Thanks you for your answer.

Last question, closed to the topic (I guess), I try to manage to do inter-networking between an physical networks and the managed rancher networks.

Is it possible ? I don’t need filtering or complex netwoking, just to be able to reacher a container in the managed network from the outside using only private IP.

@renaudManda I’m pretty sure if you can route 10.42.0.0/16 to any Rancher managed host we will route the traffic across the private network to the host where the container is. I haven’t really tested that much, but in theory you should be able to route traffic between the two. Most users have use VPN containers to do this, but I think raw routing will work.

@ibuildthecloud thanks for your feed back but from my side it’s not working.

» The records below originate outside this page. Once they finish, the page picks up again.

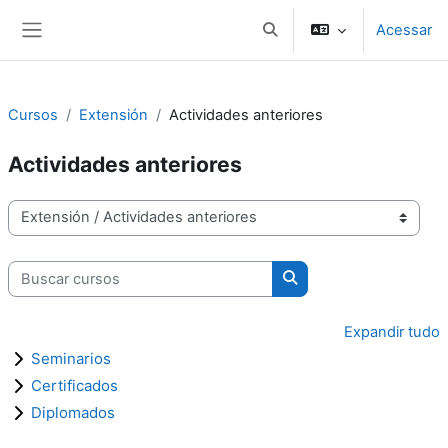
Ir para o conteúdo principal
Acessar
Toggle search input
Painel lateral
Cursos
Extensión
Actividades anteriores
Actividades anteriores
Categorias de Cursos
Buscar cursos
Buscar cursos
Expandir tudo
Seminarios
Certificados
Diplomados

Now with Rancher v1.0 I’m really closed to step forward on the full rancher environment to manage my small business. But because I came from the netops world I always need to be able to do everything I wish with my networks.

So now I’ve a private networks 10.99.0.0/16 used by VM/servers outside the rancher world abd I wish to be able to communicate in both side from the app on the rancher managed network (10.42.0.0/16) with my outside private network without NAT (so in pur routed mode).

Do you think it’s possible today ?

I seen an openvpn app in the rancher catalog which pretend to give access to the rancher managed network from the outside using openvpn. Is it the right way to do ? (there gonna be overhead but whatever the traffic is really low).